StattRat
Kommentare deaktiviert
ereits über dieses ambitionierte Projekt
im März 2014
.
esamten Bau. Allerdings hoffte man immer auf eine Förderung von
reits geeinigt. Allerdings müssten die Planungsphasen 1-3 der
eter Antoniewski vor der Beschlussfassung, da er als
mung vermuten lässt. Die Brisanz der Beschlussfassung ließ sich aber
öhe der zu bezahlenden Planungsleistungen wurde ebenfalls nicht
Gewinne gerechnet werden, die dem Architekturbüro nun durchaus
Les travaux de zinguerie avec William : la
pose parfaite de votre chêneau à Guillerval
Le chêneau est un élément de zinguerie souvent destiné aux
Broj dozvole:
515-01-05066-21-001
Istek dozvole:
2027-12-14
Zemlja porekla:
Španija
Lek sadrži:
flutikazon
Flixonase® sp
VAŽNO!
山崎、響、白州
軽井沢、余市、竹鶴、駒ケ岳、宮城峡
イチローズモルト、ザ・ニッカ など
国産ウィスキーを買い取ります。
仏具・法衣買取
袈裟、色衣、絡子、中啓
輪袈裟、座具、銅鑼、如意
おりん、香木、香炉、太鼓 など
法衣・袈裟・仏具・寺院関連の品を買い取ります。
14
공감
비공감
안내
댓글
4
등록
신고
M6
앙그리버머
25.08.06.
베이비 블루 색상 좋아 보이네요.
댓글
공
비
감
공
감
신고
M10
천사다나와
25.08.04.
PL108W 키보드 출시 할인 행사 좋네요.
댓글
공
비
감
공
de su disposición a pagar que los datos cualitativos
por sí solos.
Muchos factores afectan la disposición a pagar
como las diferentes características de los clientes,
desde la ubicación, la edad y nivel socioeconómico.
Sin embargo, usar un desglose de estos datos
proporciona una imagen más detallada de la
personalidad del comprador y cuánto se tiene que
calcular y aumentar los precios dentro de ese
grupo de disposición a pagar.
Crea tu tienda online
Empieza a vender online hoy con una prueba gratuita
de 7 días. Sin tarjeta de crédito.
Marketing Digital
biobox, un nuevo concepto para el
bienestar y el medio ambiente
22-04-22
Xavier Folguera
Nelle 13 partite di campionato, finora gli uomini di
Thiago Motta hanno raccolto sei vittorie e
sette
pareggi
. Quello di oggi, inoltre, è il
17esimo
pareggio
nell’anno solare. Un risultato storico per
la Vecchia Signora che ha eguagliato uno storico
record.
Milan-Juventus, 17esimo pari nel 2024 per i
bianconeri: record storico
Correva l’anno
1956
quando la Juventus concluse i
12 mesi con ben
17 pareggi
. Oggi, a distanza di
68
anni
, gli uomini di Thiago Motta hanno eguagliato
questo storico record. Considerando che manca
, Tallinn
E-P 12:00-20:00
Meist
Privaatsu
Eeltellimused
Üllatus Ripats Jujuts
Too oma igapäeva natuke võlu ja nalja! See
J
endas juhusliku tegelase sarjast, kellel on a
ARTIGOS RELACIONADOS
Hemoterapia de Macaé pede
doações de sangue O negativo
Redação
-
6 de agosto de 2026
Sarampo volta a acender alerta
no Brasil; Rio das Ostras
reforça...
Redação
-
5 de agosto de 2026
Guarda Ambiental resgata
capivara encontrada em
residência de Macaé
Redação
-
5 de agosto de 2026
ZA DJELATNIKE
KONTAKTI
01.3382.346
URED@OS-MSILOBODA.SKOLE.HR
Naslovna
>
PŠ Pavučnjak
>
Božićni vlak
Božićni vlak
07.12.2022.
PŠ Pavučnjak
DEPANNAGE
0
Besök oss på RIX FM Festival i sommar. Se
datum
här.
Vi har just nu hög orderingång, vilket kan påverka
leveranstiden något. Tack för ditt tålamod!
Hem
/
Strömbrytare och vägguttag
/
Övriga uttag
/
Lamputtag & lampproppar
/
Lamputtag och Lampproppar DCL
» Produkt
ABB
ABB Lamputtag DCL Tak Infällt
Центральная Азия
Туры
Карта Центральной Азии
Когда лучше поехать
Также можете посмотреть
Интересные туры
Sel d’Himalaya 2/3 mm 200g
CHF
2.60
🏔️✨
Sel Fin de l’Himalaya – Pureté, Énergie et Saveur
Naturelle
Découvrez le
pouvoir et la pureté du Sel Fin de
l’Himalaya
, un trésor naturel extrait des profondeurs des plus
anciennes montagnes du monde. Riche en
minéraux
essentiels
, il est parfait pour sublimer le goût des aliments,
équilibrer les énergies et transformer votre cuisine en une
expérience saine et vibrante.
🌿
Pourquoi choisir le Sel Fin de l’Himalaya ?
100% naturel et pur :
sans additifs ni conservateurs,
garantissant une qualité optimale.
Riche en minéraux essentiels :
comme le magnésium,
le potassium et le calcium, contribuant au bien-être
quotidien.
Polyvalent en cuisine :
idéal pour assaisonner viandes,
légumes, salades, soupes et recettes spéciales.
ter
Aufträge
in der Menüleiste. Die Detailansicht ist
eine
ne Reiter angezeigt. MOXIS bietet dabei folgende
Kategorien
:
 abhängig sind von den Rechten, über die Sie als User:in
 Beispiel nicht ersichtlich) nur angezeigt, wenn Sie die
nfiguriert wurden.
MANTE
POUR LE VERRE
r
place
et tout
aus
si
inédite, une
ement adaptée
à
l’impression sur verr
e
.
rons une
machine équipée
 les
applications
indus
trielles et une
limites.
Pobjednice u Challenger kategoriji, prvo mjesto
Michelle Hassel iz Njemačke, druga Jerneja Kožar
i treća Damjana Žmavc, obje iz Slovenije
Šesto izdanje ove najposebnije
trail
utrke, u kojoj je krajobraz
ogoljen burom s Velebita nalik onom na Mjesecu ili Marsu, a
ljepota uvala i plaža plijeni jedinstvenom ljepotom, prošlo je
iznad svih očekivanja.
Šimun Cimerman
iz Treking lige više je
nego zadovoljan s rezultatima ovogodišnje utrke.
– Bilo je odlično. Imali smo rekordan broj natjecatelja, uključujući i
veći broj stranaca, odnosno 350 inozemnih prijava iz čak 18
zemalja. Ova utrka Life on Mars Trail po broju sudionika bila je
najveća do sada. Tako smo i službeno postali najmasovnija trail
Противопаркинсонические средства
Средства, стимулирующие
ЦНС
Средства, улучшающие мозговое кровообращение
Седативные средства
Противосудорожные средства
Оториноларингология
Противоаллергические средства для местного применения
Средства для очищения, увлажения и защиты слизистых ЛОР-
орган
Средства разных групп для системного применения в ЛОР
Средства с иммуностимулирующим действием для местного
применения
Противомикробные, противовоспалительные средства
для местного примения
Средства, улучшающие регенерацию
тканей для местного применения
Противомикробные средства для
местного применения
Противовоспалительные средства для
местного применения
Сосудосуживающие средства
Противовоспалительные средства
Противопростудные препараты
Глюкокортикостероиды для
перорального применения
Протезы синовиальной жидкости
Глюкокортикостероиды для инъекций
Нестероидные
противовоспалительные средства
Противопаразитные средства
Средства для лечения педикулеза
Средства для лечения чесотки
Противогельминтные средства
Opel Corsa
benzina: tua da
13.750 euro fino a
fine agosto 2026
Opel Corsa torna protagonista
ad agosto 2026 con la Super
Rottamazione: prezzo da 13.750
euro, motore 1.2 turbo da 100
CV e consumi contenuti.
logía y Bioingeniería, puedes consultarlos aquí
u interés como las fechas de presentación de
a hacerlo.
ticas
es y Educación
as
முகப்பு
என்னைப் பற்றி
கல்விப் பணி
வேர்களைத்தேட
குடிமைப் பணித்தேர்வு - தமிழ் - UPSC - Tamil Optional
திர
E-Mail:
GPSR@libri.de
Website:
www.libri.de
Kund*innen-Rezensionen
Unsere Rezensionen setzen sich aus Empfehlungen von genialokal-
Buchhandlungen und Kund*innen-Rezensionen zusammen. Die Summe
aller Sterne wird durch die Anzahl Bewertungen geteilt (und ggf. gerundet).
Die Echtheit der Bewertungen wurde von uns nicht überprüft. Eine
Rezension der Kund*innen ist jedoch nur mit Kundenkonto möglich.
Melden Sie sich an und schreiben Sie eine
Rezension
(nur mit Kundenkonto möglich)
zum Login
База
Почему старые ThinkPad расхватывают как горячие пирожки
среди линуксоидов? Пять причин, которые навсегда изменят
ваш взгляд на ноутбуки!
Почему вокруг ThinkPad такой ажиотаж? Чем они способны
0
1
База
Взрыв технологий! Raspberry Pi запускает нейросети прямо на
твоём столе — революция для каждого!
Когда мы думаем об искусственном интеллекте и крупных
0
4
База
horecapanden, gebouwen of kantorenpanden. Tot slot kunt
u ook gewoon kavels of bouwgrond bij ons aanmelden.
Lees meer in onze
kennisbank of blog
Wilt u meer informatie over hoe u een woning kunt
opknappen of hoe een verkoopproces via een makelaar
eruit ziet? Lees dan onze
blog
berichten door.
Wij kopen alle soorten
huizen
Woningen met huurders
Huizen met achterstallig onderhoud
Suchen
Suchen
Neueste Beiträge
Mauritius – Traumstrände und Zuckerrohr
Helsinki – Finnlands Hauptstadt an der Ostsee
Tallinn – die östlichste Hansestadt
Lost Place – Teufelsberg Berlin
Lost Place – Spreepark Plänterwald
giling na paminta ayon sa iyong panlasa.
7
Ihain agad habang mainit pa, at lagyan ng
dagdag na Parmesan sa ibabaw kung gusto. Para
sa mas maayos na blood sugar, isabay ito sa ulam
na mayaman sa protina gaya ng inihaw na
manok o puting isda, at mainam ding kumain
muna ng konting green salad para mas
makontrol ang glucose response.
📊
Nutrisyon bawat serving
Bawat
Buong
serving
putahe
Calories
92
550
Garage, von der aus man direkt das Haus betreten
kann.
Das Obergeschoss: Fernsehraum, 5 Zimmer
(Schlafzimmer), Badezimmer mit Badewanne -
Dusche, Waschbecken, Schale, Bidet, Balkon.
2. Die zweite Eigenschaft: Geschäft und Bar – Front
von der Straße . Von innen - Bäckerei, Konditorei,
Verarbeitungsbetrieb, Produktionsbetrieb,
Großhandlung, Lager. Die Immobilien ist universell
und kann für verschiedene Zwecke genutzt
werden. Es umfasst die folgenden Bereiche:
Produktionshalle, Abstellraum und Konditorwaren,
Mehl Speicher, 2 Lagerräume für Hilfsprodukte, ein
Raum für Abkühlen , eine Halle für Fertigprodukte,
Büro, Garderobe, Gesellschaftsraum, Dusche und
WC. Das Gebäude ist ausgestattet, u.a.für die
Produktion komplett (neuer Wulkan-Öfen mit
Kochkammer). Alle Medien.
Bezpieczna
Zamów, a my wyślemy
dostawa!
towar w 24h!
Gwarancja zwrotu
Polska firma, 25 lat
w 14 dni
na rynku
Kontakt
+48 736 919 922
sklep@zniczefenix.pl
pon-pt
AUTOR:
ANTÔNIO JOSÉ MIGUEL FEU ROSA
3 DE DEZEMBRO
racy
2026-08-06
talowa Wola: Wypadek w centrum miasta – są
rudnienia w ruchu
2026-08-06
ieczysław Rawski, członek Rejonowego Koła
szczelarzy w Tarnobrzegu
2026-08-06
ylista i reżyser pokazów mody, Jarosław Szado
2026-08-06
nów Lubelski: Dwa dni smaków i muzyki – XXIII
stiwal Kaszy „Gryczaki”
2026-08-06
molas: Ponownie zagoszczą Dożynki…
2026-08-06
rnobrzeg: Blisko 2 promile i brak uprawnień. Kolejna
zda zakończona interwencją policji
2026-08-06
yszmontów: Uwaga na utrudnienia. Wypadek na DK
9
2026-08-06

_TASK GOAL_
Exactly those lines that run from the start of the listing to the line containing "mung vermuten lässt." should be output, and no others.

_TASK ANSWER_
StattRat
Kommentare deaktiviert
ereits über dieses ambitionierte Projekt
im März 2014
.
esamten Bau. Allerdings hoffte man immer auf eine Förderung von
reits geeinigt. Allerdings müssten die Planungsphasen 1-3 der
eter Antoniewski vor der Beschlussfassung, da er als
mung vermuten lässt. Die Brisanz der Beschlussfassung ließ sich aber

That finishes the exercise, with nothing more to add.